Since then, the increasing impact of vaping, particularly among young people, has been widely reported.
Only a relatively limited number of GPs have signed up to be authorised prescribers, with many reporting a small level of demand in their consulting rooms, or none at all.
In a speech to the Press Club in May, Federal Health and Aged Care Minister Mark Butler called the current situation ‘the biggest loophole in Australian history’ and outlined measures to attempt to address the issue.
When approached for comment about its marketing material and the appropriateness of Big Tobacco being involved in healthcare, a PMI spokesperson said the company is trying to abide by the new system.
‘The RACGP was involved in the development of the prescription vaping model, yet it criticises responsible operators like Philip Morris for participating in it, when so many other companies are fuelling the vaping black market,’ they told newsGP.
‘We call on the RACGP to join us in working to stamp out the black market for vaping products and ensure that those who choose to quit smoking through vaping, in consultation with their GP, do so through legal and regulated products like VEEV.’

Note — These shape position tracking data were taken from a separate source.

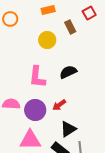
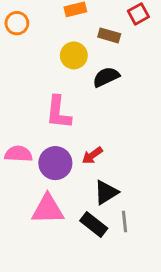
brown rectangle: (70, 27) -> (109, 35), turned -48
black semicircle: (68, 72) -> (106, 77), moved

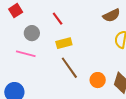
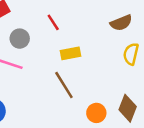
yellow rectangle: (64, 43) -> (71, 53), moved
orange circle: (98, 80) -> (96, 113), moved

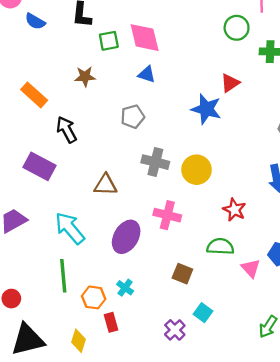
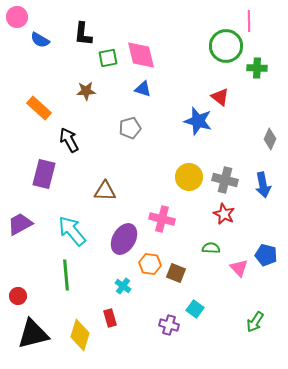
green circle: (237, 28) -> (226, 46), size x1.4
red triangle: (230, 83) -> (220, 97), turned -48
gray cross: (155, 162) -> (225, 180), moved
purple rectangle: (39, 166) -> (44, 174), turned 76
green semicircle: (220, 247) -> (211, 248), size x0.7
orange hexagon: (94, 297) -> (150, 264), moved
purple cross: (175, 330) -> (169, 325), turned -30
yellow diamond: (78, 341) -> (80, 335), size x1.4

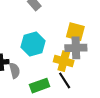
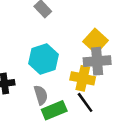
yellow square: (75, 32) -> (96, 41), turned 30
gray semicircle: (15, 71) -> (41, 95), moved

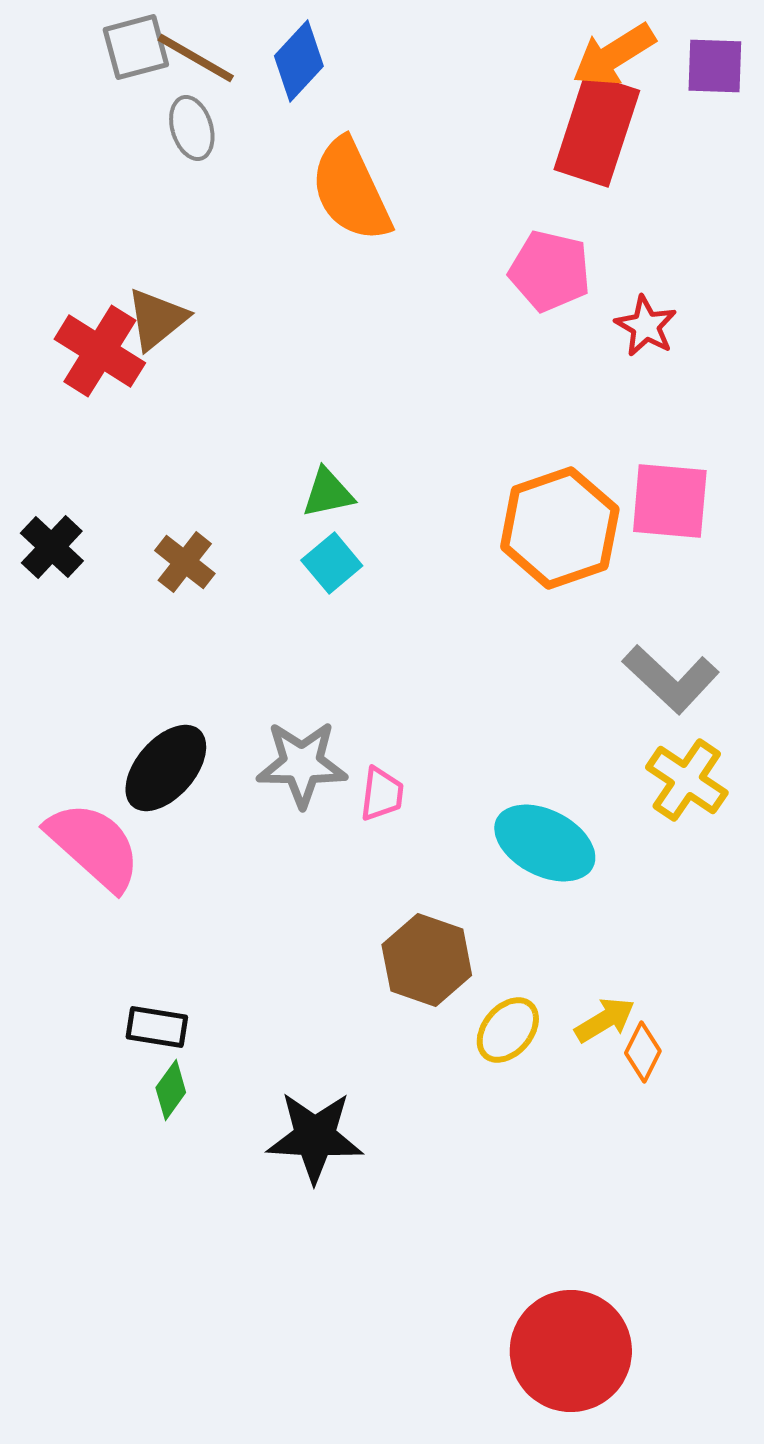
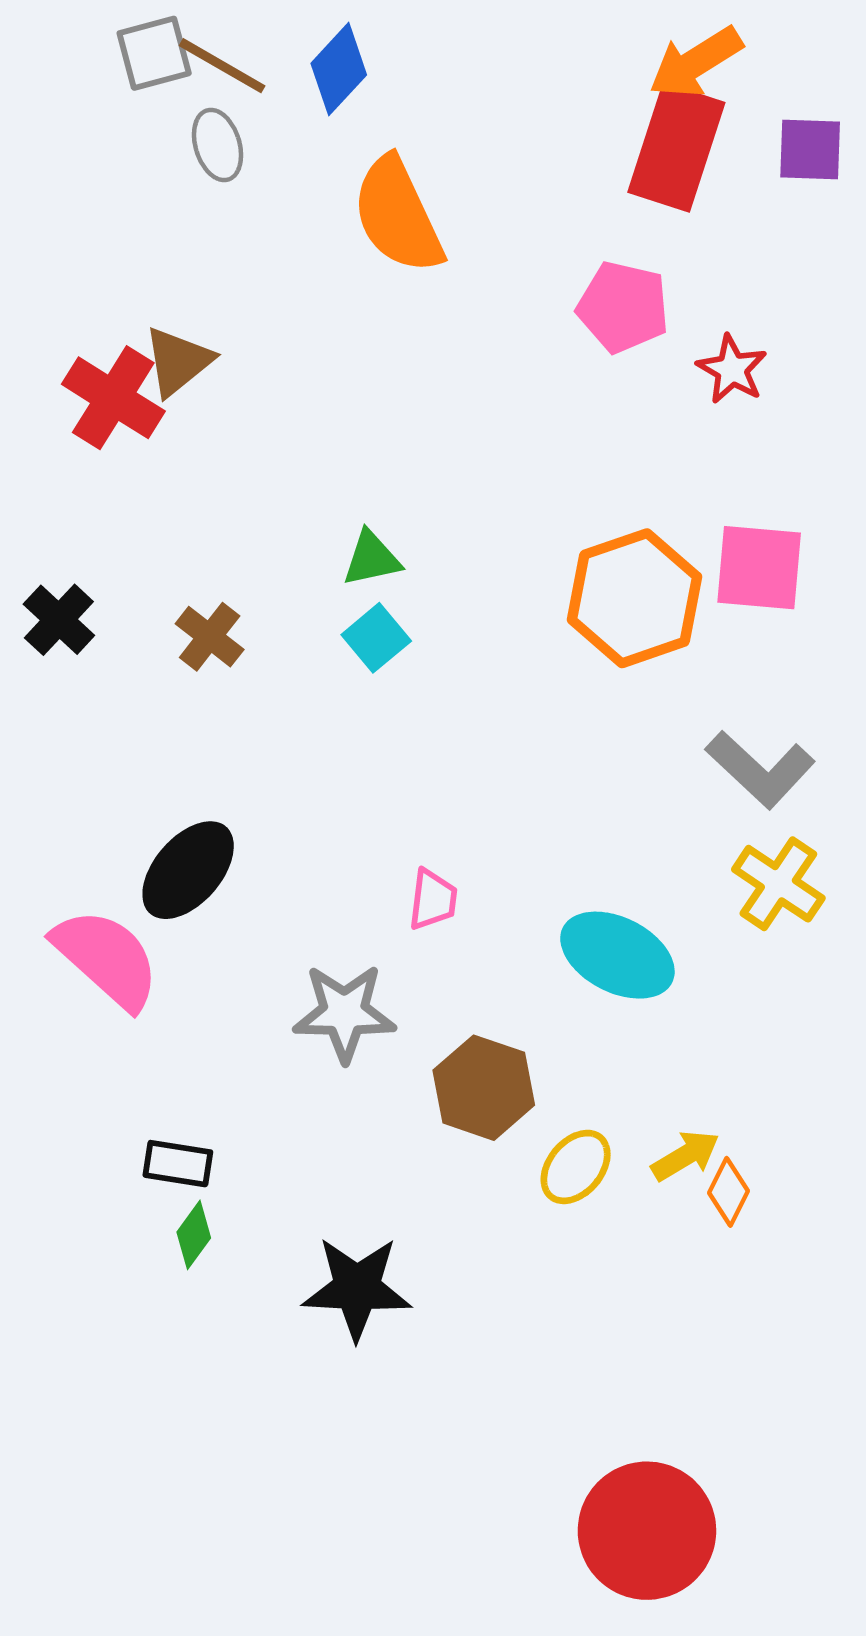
purple square: (715, 66) -> (810, 150), moved
gray star: (302, 764) -> (344, 1013), moved

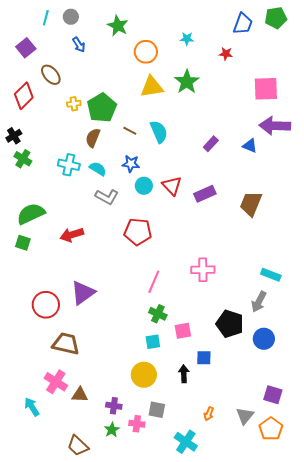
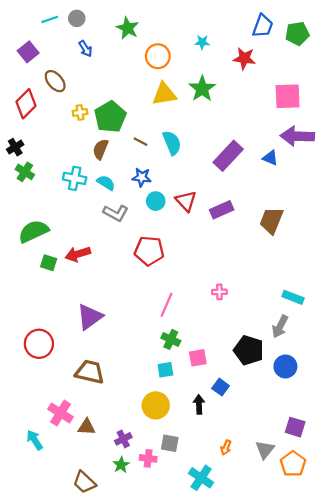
cyan line: (46, 18) -> (50, 19), turned 56
green pentagon: (276, 18) -> (297, 34), moved
red star: (226, 54) -> (244, 58), size x1.5
purple rectangle: (211, 144) -> (228, 156), size x1.8
green square: (23, 243) -> (49, 263), moved
pink cross: (203, 270) -> (219, 292), size x0.6
red circle: (46, 305) -> (39, 344), moved
brown trapezoid: (66, 344) -> (90, 372), moved
blue square: (204, 358) -> (221, 387), turned 35
purple cross: (114, 406) -> (123, 439), turned -35

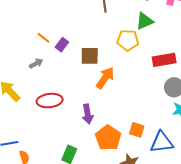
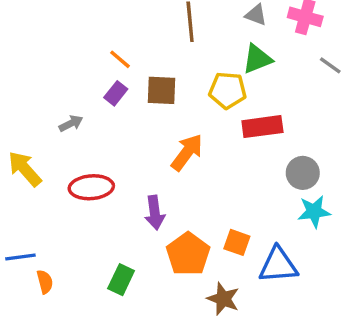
orange line: (43, 38) -> (120, 59), moved
brown square: (90, 56) -> (161, 90), moved
red rectangle: (164, 60) -> (262, 127), moved

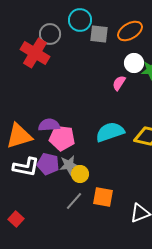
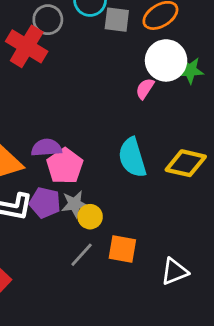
white circle: (134, 63) -> (166, 60), size x1.5
cyan semicircle: (110, 132) -> (132, 158), turned -88
pink pentagon: (62, 138) -> (65, 166), turned 30

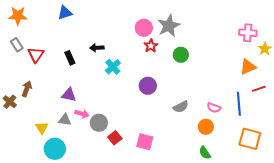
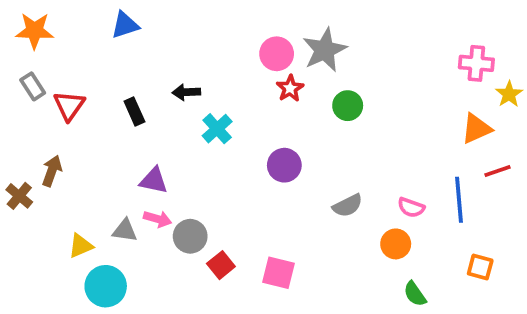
purple triangle: (69, 95) -> (154, 181), moved
yellow triangle: (42, 128) -> (81, 246), turned 40
orange square: (250, 139) -> (480, 267), size x0.6
green semicircle: (205, 153) -> (415, 294), moved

However, Professor Chapman highlighted the billions of cigarette sales made by PMI globally each year and says that the company opposes policies which jeopardise that trade.
‘Unlike many car manufacturers which have announced dates to end internal combustion engine sales, no tobacco company has announced when it will stop selling cigarettes,’ he said.
‘Many GPs will be understandably very uncomfortable prescribing a “cure” made by a company whose products continue to cause the very problem the cure purports to solve.’
A company is understood by newsGP to have been engaged by PMI to distribute sales and marketing material to pharmacies, and a number of pharmacy banner groups are believed to have signed up to direct deals.
They were approached for comment, but none responded in time for deadline.
Professor Zwar, meanwhile, said he remains hopeful that new Government measures will have a positive impact.
‘Australia has been a world leader in in tobacco control, and we have a unique model here where we are seeking to have nicotine vaping products only available to help people stop smoking who haven’t succeeded with other methods,’ he said.
‘We’re in a unique position, and we don’t have to go down the same road as the rest of the world.
‘We can forge our own path and try to get maximum benefit for health from nicotine vaping products.’
A spokesperson for Minister Butler reiterated the Government’s commitment to reducing access to vapes for recreational purposes.
They said the Federal Government is working with states and territories to close down the sale of vapes in retail settings, as well as to make it easier to get a vape prescription for legitimate therapeutic use.